A key McGuffin in the film is a gun (the “Special”) made from the bones of a mutant amphibian and firing human teeth. In a sublimely mixy touch, the gun is made from the byproducts of the factory-farming process by which the game pods are made, and yet serves as a symbol of the terrorist faction seeking to destroy games in the name of the primacy of a reality separate from gameworlds, a faction which might itself be an artifact of game design.
Cronenberg sites the technology at the intersection of the squicky and the compelling: the pods are literally uncanny in their movements, the scene where the game compels Ted to eat the Special and assemble it into a gun really stomach-wrenching. And yet, as I’ll discuss below, the selfsame tech (well, aside from the Special, which only the the sheepdog liked) is portrayed as sensual, even erotic.
The Erotics of Artificiality
The bio-ports are portrayed as another pleasurable human orifice, opening for lubed fingers and pointed tongues as much as for the game pod umbilicals. These gamers are no Borg-like Neuromancer console cowboys, no disembodied cyberspace jockeys: everything in eXistenZ is embodied, physical, sensual and sexual. The game seems to want its players to be sexy – it apparently compels Allegra and Ted to make out, Ted to slip a tongue into Allegra’s bio-port.
In yet another of Cronenberg’s amodern unmakings of modernist dichotomies, game designer Allegra is both sexual and comfortable with bodily organs and fluids, where noob (or anti-game terrorist) Ted is strait-laced, literally zipped up to the throat, deeply phobic of organic penetration, of sexual arousal.
Technology is often portrayed as erotic, but through an erotics rooted in the binary of human/mechanism: sexy cars, sexy metallic robots, an erotics of gaze over touch. Cronenberg’s erotics is deeply Harawayan, utterly embodied: one cannot imagine Gibson’s console cowboys carrying around pocket-sized tubes of lube. Here technology is erotic because it is rooted in touch, not sight: Allegra lovingly strokes her pod, bio-ports are constantly being touched. It is also not othered: technology is connected umbilically with our very bodies, not apart but inside us.
Performance and Simulacrum
It wasn’t the organic technology, the engineering of mutant amphibians for computer parts, that sparked the most revulsion among the CSPO audience, but the intermingling of gameworld and reality. One of my colleagues found the notion of a compelling synthetic reality abhorrent, and all the more so for its mixing with the real. A couple of the others argued that reality is a sensory artifact anyway, so what basis would we have for distinguishing, or prioritizing, a prior sensory artifact over a newly-engineered one?

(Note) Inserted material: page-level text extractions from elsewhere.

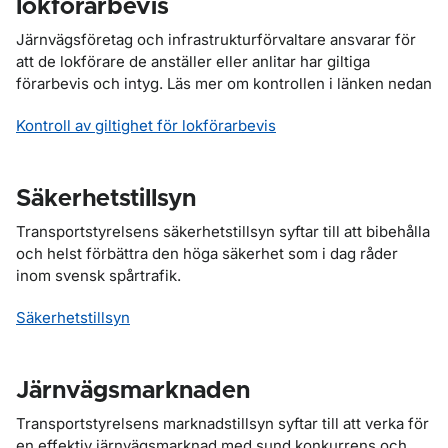
lokförarbevis
Järnvägsföretag och infrastrukturförvaltare ansvarar för
att de lokförare de anställer eller anlitar har giltiga
förarbevis och intyg. Läs mer om kontrollen i länken nedan
Kontroll av giltighet för lokförarbevis
Säkerhetstillsyn
Transportstyrelsens säkerhetstillsyn syftar till att bibehålla
och helst förbättra den höga säkerhet som i dag råder
inom svensk spårtrafik.
Säkerhetstillsyn
Järnvägsmarknaden
Transportstyrelsens marknadstillsyn syftar till att verka för
en effektiv järnvägsmarknad med sund konkurrens och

Jean Baudrillard (a big influence on The Matrix) sniffed that modernity creates simulacra, fake experiences inferior to the real thing, and peddles them as an alternative. Anthropologist Bonnie Nardi, along with others, argue that our game spaces aren’t simulacra but real spaces for enabling performances artistic, cultural and personal. Allegra makes the same argument, against anti-mixy Ted:
(quotes from imdb)
Ted: I want to put the game on pause. The game can be paused, can’t it? I mean, all games can be paused, right?
Allegra: Yeah, sure. But why? What’s wrong? Aren’t you dying to see what’s so special about the special?
Ted: I’m feeling a little disconnected from my real life. I’m kinda losing touch with the texture of it. You know what I mean? I actually think there is an element of psychosis involved here.
They leave the gameworld, and Allegra confronts Ted:
Allegra: So how does it feel?
Ted: What?
Allegra: Your real life. The one you came back for.
Ted: It feels completely unreal.
Allegra: You’re stuck now, aren’t ya? You want to go back to the Chinese restaurant because there’s nothing happening here. We’re safe. It’s boring.
Ted: It’s worse than that. I’m not sure… I’m not sure here, where we are, is real at all. This feels like a game to me. And you, you’re beginning to feel a bit like a game character.
That’s fine with Allegra:
Ted: We’re both stumbling around together in this unformed world, whose rules and objectives are largely unknown, seemingly indecipherable or even possibly nonexistent, always on the verge of being killed by forces that we don’t understand.
Allegra: That sounds like my game, all right.
Ted: That sounds like a game that’s not gonna be easy to market.
Allegra: But it’s a game everybody’s already playing.
So why not engineer it to be more interesting, more compelling? This is the argument being made by economist Edward Castronova as well as communications professor Byron Reeves, who would restructure routine work to incorporate lessons from our world’s version of eXistenZ, introducing game mechanics into the workplace, and indeed into a broad range of ordinary behaviors.
Bonnie Nardi tells us gamers hold tightly to the work-play dichotomy in their conceptions of and discourse about play; yet, in practice the two are hopelessly mixed, with playful work and work-like play. Cronenberg takes the natural next step and mixes gameworld and RL, forcing us to ask, just why would we keep them separate and privilege the latter, really?